In his new memoir “A Promised Land,” former President Barack Obama directly attacks ex-Alaska Governor Sarah Palin, claiming that she brought “xenophobia, anti-intellectualism, paranoid conspiracy theories, and antipathy towards black and brown folks” to the Republican Party. He also claimed that his presidential victory in 2008 gave rise to racial tensions in the United States that Donald Trump later took advantage of.

“It was as if my very presence in the White House had triggered a deep-seated panic, a sense that the natural order had been disrupted,” Obama wrote. “Which is exactly what Donald Trump understood when he started peddling assertions that I had not been born in the United States and was thus an illegitimate president. For millions of Americans spooked by a Black man in the White House, he promised an elixir for their racial anxiety.”

Later in his book, Obama zeroed in on Palin as he attacked the Republican Party as a whole.

“Through Palin, it seemed as if the dark spirits that had long been lurking on the edges of the modern Republican Party — xenophobia, anti intellectualism, paranoid conspiracy theories, an antipathy toward Black and brown folks — were finding their way to center stage,” Obama wrote in excerpts obtained by CNN.

The former president added that he “wonder(s) sometimes” about whether the late 2008 Republican nominee John McCain would have still picked Palin had he foreseen “her spectacular rise and her validation as a candidate would provide a template for future politicians, shifting his party’s center and the country’s politics overall in a direction he abhorred.”

Obama also made sure to bash Trump, who pushed the 2011 conspiracy theory that Obama was not born in the United States. The former president used Trump’s birtherism claims to also attack the current GOP leadership, claiming that what he described as their appeal to white Americans to oppose his agenda was not much different.

“In that sense, there wasn’t much difference between Trump and [John] Boehner or [Mitch] McConnell.
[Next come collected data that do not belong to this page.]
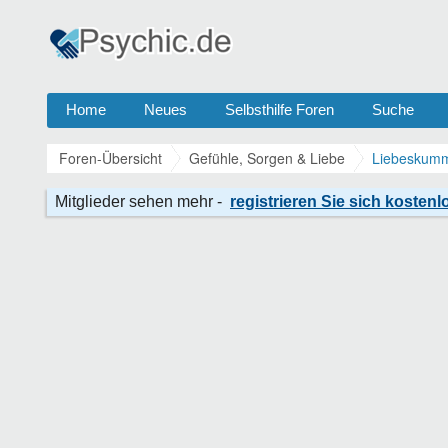
Home
Neues
Selbsthilfe Foren
Suche
Foren-Übersicht
Gefühle, Sorgen & Liebe
Liebeskumm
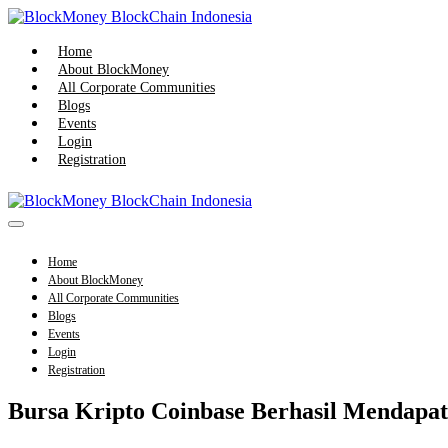
Skip
to
content
Home
About BlockMoney
All Corporate Communities
Blogs
Events
Login
Registration
Menu
Toggle
Home
About BlockMoney
All Corporate Communities
Blogs
Events
Login
Registration
Bursa Kripto Coinbase Berhasil Mendapatk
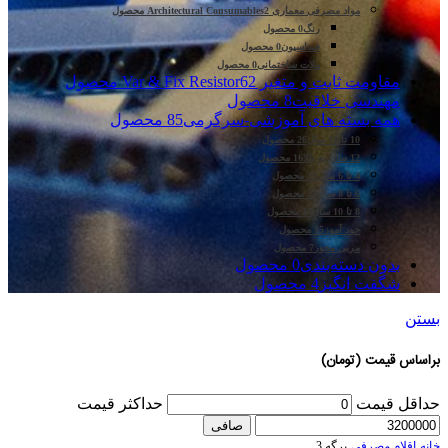
مواد مصرفی معماری Architectural Consumables
2 محصول
رنگ
0 محصول
فنداسیون
0 محصول
ملات ساختمانی
0 محصول
مقاومت ثابت و متغیر Var & Fix Resistor
62 محصول
مهندسی خلاقیت
8 محصول
همه بسته های آموزشی-سرگرمی
85 محصول
10 تا 12 سال
26 محصول
12 سال به بالا
16 محصول
4 تا 6 سال
13 محصول
6 تا 8 سال
24 محصول
8 تا 10 سال
33 محصول
خود آموز
15 محصول
مربی محور
7 محصول
بدون دسته‌بندی
0 محصول
شگفت انگیز
4 محصول
بستن
براساس قیمت (تومان)
حداقل قیمت
حداكثر قيمت
صافی
خانه
اقلام مصرفی
برگه 3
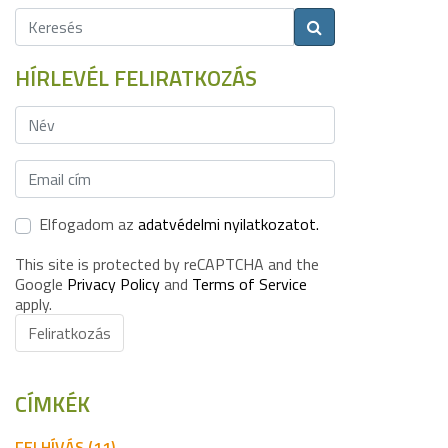
HÍRLEVÉL FELIRATKOZÁS
Elfogadom az
adatvédelmi nyilatkozatot.
This site is protected by reCAPTCHA and the
Google
Privacy Policy
and
Terms of Service
apply.
Feliratkozás
CÍMKÉK
FELHÍVÁS (11)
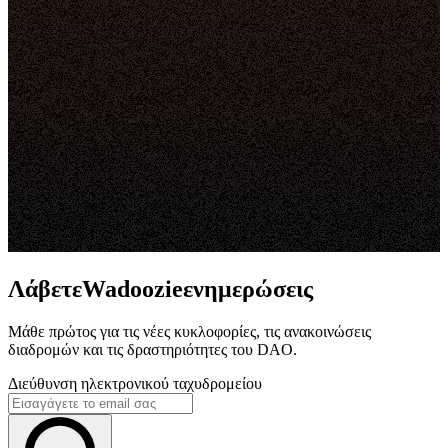
ΛάβετεWadoozieενημερώσεις
Μάθε πρώτος για τις νέες κυκλοφορίες, τις ανακοινώσεις
διαδρομών και τις δραστηριότητες του DAO.
Διεύθυνση ηλεκτρονικού ταχυδρομείου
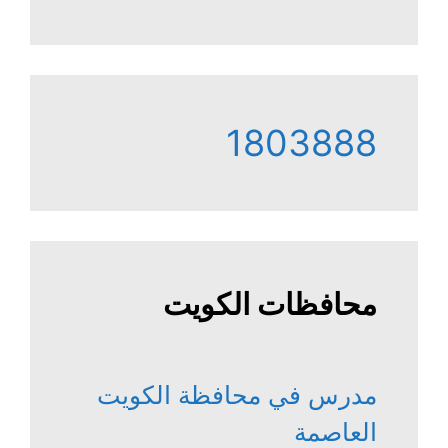
1803888
محافظات الكويت
مدرس في محافظة الكويت
العاصمة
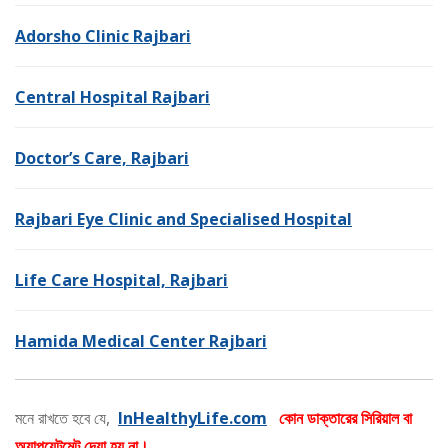
Adorsho Clinic Rajbari
Central Hospital Rajbari
Doctor’s Care, Rajbari
Rajbari Eye Clinic and Specialised Hospital
Life Care Hospital, Rajbari
Hamida Medical Center Rajbari
মনে রাখতে হবে যে,
InHealthyLife.com
কোন ডাক্তারের সিরিয়াল বা
অ্যাপয়েন্টমেন্ট দেয়া হয় না।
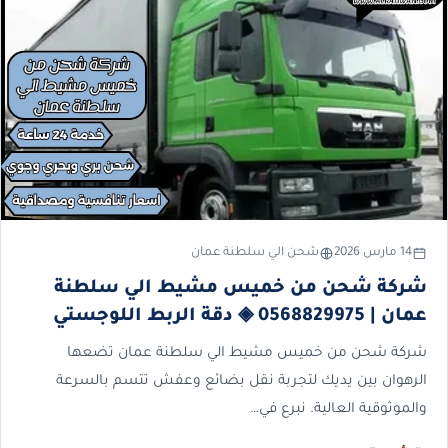
14 مارس 2026
شحن الي سلطنة عمان
شركة شحن من خميس مشيط الي سلطنة
عمان | 0568829975 ◈ دقة الربط اللوجستي
شركة شحن من خميس مشيط الي سلطنة عمان تضعها
الرهوان بين يديك لتجربة نقل بضائع وعفش تتسم بالسرعة
والموثوقية العالية. نبرع في…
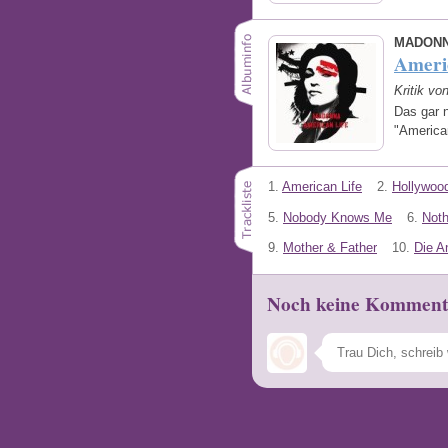
MADON
Ameri
Kritik v
Das gar n
"America
1.
American Life
2.
Hollywoo
5.
Nobody Knows Me
6.
Noth
9.
Mother & Father
10.
Die A
Noch keine Komment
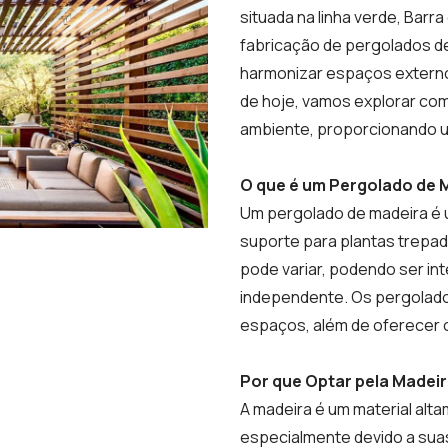
situada na linha verde, Barr
fabricação de pergolados d
harmonizar espaços externos
de hoje, vamos explorar co
ambiente, proporcionando u
O que é um Pergolado de 
Um pergolado de madeira é u
suporte para plantas trepa
pode variar, podendo ser in
independente. Os pergolado
espaços, além de oferecer 
Por que Optar pela Madei
A madeira é um material alt
especialmente devido a suas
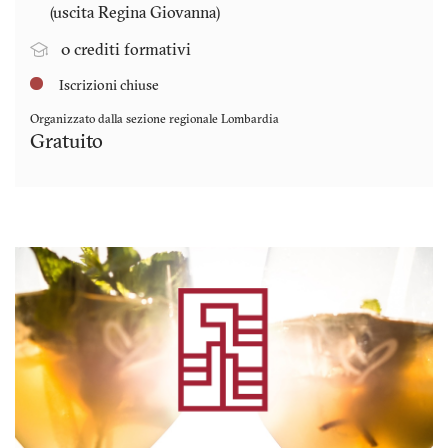
(uscita Regina Giovanna)
0 crediti formativi
Iscrizioni chiuse
Organizzato dalla sezione regionale
Lombardia
Gratuito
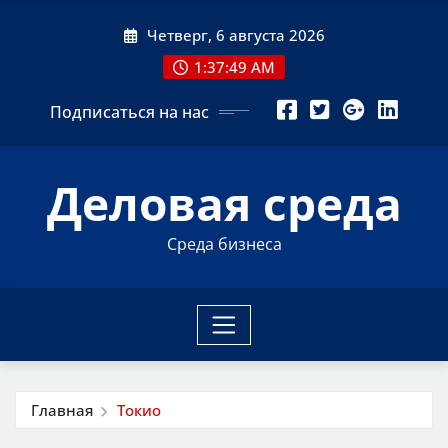
Перейти
Четверг, 6 августа 2026
к
содержимому
1:37:50 AM
Подписаться на нас
Деловая среда
Среда бизнеса
Главная
Токио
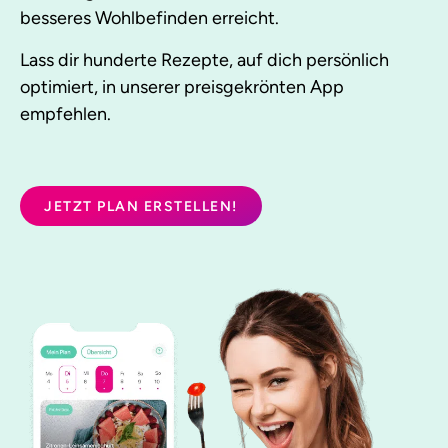
besseres Wohlbefinden erreicht.
Lass dir hunderte Rezepte, auf dich persönlich
optimiert, in unserer preisgekrönten App
empfehlen.
JETZT PLAN ERSTELLEN!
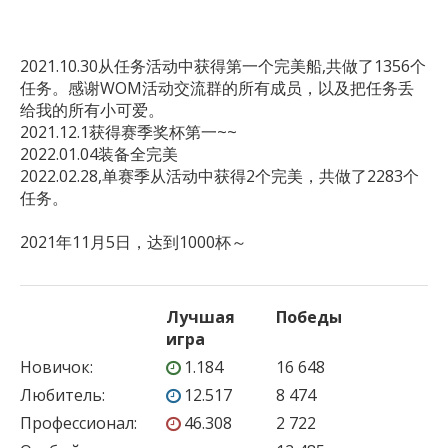
2021.10.30从任务活动中获得第一个完美船,共做了1356个
任务。感谢WOM活动交流群的所有成员，以及把任务丢
给我的所有小可爱。

2021.12.1获得赛季奖杯第一~~

2022.01.04装备全完美

2022.02.28,单赛季从活动中获得2个完美，共做了2283个
任务。

2021年11月5日，达到1000杯～
Лучшая
Победы
игра
Новичок
:
1.184
16 648
Любитель
:
12.517
8 474
Профессионал
:
46.308
2 722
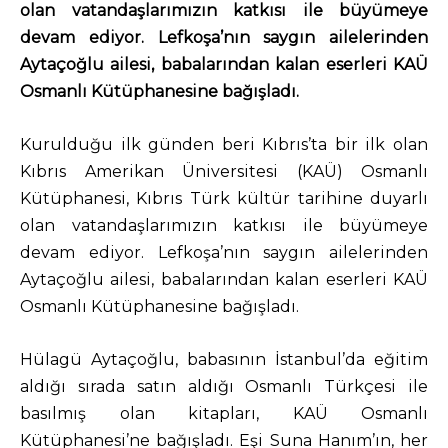
olan vatandaşlarımızın katkısı ile büyümeye
devam ediyor. Lefkoşa’nın saygın ailelerinden
Aytaçoğlu ailesi, babalarından kalan eserleri KAÜ
Osmanlı Kütüphanesine bağışladı.
Kurulduğu ilk günden beri Kıbrıs’ta bir ilk olan
Kıbrıs Amerikan Üniversitesi (KAÜ) Osmanlı
Kütüphanesi, Kıbrıs Türk kültür tarihine duyarlı
olan vatandaşlarımızın katkısı ile büyümeye
devam ediyor. Lefkoşa’nın saygın ailelerinden
Aytaçoğlu ailesi, babalarından kalan eserleri KAÜ
Osmanlı Kütüphanesine bağışladı.
Hülagü Aytaçoğlu, babasının İstanbul’da eğitim
aldığı sırada satın aldığı Osmanlı Türkçesi ile
basılmış olan kitapları, KAÜ Osmanlı
Kütüphanesi’ne bağışladı. Eşi Suna Hanım’ın, her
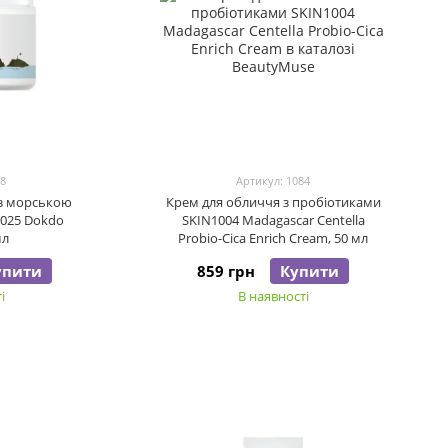
68
Артикул: 1084
з морською
Крем для обличчя з пробіотиками
025 Dokdo
SKIN1004 Madagascar Centella
мл
Probio-Cica Enrich Cream, 50 мл
упити
859 грн
Купити
і
В наявності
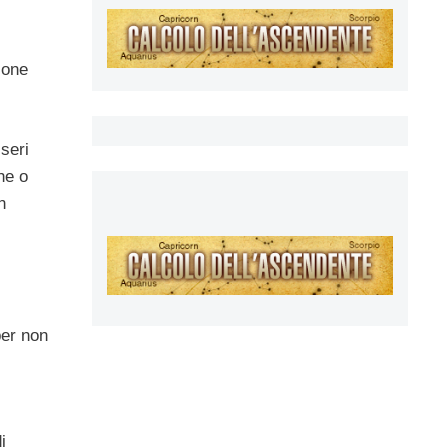
ione
sseri
he o
n
per non
i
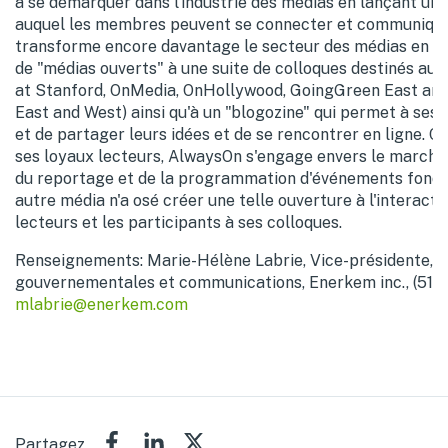
à se démarquer dans l'industrie des médias en lançant un
auquel les membres peuvent se connecter et communique
transforme encore davantage le secteur des médias en ap
de "médias ouverts" à une suite de colloques destinés aux
at Stanford, OnMedia, OnHollywood, GoingGreen East an
East and West) ainsi qu'à un "blogozine" qui permet à ses
et de partager leurs idées et de se rencontrer en ligne. 
ses loyaux lecteurs, AlwaysOn s'engage envers le marché
du reportage et de la programmation d'événements fondée
autre média n'a osé créer une telle ouverture à l'interacti
lecteurs et les participants à ses colloques.
Renseignements: Marie-Hélène Labrie, Vice-présidente, A
gouvernementales et communications, Enerkem inc., (514)
mlabrie@enerkem.com
Partagez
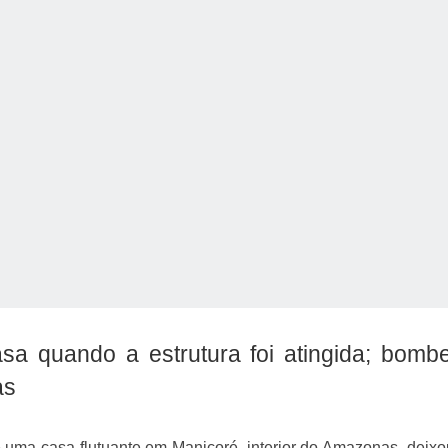
o Kong ajudou o Imperador Dom Pedro I na Independência do Brasil
sa quando a estrutura foi atingida; bombe
as
 uma casa flutuante em Manicoré, interior do Amazonas, deix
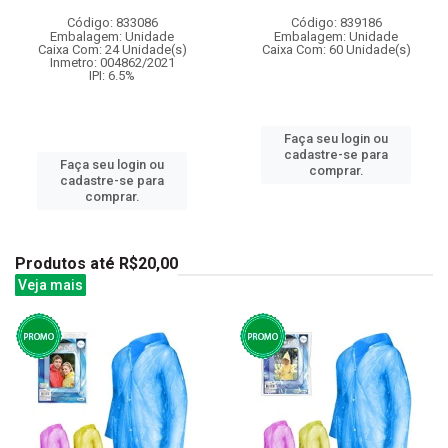
Código: 833086
Código: 839186
Embalagem: Unidade
Embalagem: Unidade
Caixa Com: 24 Unidade(s)
Caixa Com: 60 Unidade(s)
Inmetro: 004862/2021
IPI: 6.5%
Faça seu login ou
cadastre-se para
Faça seu login ou
comprar.
cadastre-se para
comprar.
Produtos até R$20,00
Veja mais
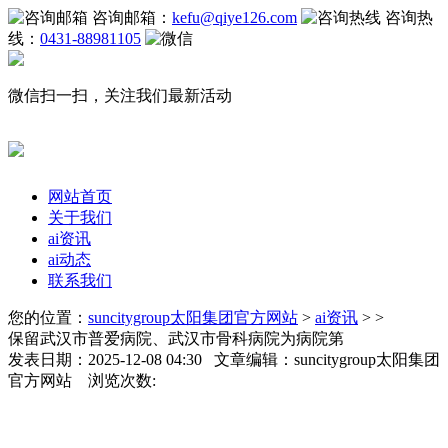
咨询邮箱：
kefu@qiye126.com
咨询热
线：
0431-88981105
微信扫一扫，关注我们最新活动
网站首页
关于我们
ai资讯
ai动态
联系我们
您的位置：
suncitygroup太阳集团官方网站
>
ai资讯
> >
保留武汉市普爱病院、武汉市骨科病院为病院第
发表日期：2025-12-08 04:30 文章编辑：suncitygroup太阳集团
官方网站 浏览次数:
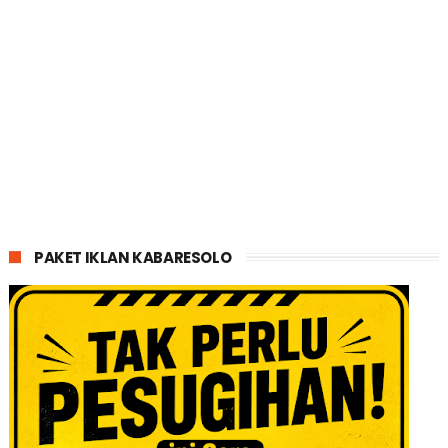
PAKET IKLAN KABARESOLO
They, too, understood that it didn’t matter whether what they said was true,” he wrote. “In fact, the only difference between Trump’s style of politics and theirs was Trump’s lack of inhibition.”

Obama then outrageously claimed that it was for this reason alone that he chose his Vice President Joe Biden to act as an intermediary with Republicans.

“One of the reasons I’d chosen Joe to act as an intermediary — in addition to his Senate experience and legislative acumen — was my awareness that in McConnell’s mind, negotiations with the vice president didn’t inflame the Republican base in quite the same way that any appearance of cooperation with (Black, Muslim socialist) Obama was bound to do,” the former president wrote.